То есть я понимал отчетливо, что знаю ее откуда — то очень хорошо, встречался с нею когда — то давно, возможно не раз, вероятнее всего, в колониях, хотя и не мог бы утверждать этого наверное; я мог даже допустить, что был с нею близок когда — то — но все это проступало в памяти моей настолько смутно, настолько далеко, как, бывало, неясный силуэт стершихся от древности своей безлюдных гор проступал на горизонте еще несколько дней после того, как давно уже оставлены позади каменистые тропы, ведущие через их ущелья, и стелется кругом молчаливая степь, и глухая дорога совсем теряется в неприметно набегающих волнах пустынных песков, и уставшие глаза обманываются порою, и нельзя уже сказать — точно ли еще видны далекие отроги или это просто дымные тучи надуваются с заката, обещая наутро пыльную бурю или сухой, не смачивающий земли, дождь.

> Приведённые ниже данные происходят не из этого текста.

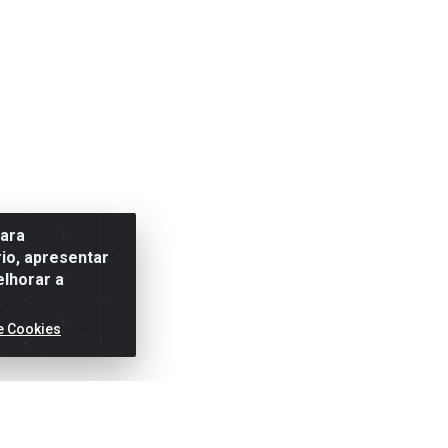
para
io, apresentar
elhorar a
e Cookies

Я не мог вспомнить ее имени и весьма сильно подозревал, что не знал его никогда. В то же время было ясно, что она если и не живет здесь со мною, то бывает очень часто: вот и домашние туфли на ногах, стоптанные, а значит, старые, давно здесь поселившиеся — не принесла же она их с собою нарочно, чтобы лишь вытащить меня с балкона и встретить доктора — конечно, если только эта рассказанная мне история была правдой. Да и вся обстановка незаметно выдавала присутствие — не слишком домовитой и аккуратной — но все — таки женщины; ваза на столе: я любил ее, но не помнил, чтобы сам покупал; кружевная, прожженная в одном месте салфеточка — съехала, правда, набок, но мне также в голову не пришло бы завести такую — только женщине… Словом, было ясно, что нас связывают какие — то отношения — в сущности, несомненно близкие — и, следовательно, продолжать вот так молча сидеть друг рядом с другом, становилось с каждой минутой все нелепее.

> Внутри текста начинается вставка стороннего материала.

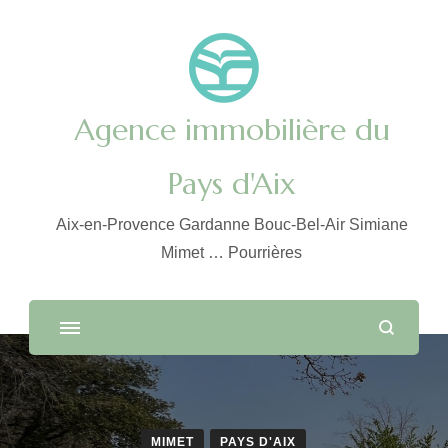
Agence immobilière du
Pays d'Aix
Aix-en-Provence Gardanne Bouc-Bel-Air Simiane
Mimet … Pourrières
MIMET
PAYS D'AIX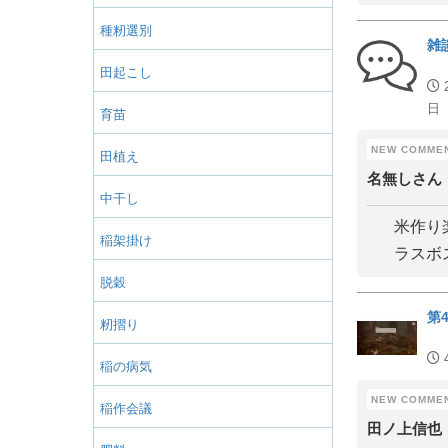
種籾選別
雑
田起こし
日
育苗
田植え
名無しさん
中干し
米作り
稲架掛け
ラスボ
脱穀
第
籾摺り
稲の病気
稲作会議
田ノ上信也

— Вас, или… эээ… прости — тебя… — начал я. — Словом, видишь ли, я не могу вспомнить твое имя… Я, вероятно, еще не вполне хорошо себя чувствую…

— Ты спрашиваешь, как меня зовут? — уточнила она, казалось бы, очевидную вещь. Я сокрушенно кивнул.

— Лили, — ответила она, подняв брови.

Она казалась удивленной и обиженной, однако, заглянув ей в глаза, я вдруг понял, что она не удивлена нисколько и ничего другого не ожидала. В тот же момент она отвела взгляд — будто бы в поисках своего гребня.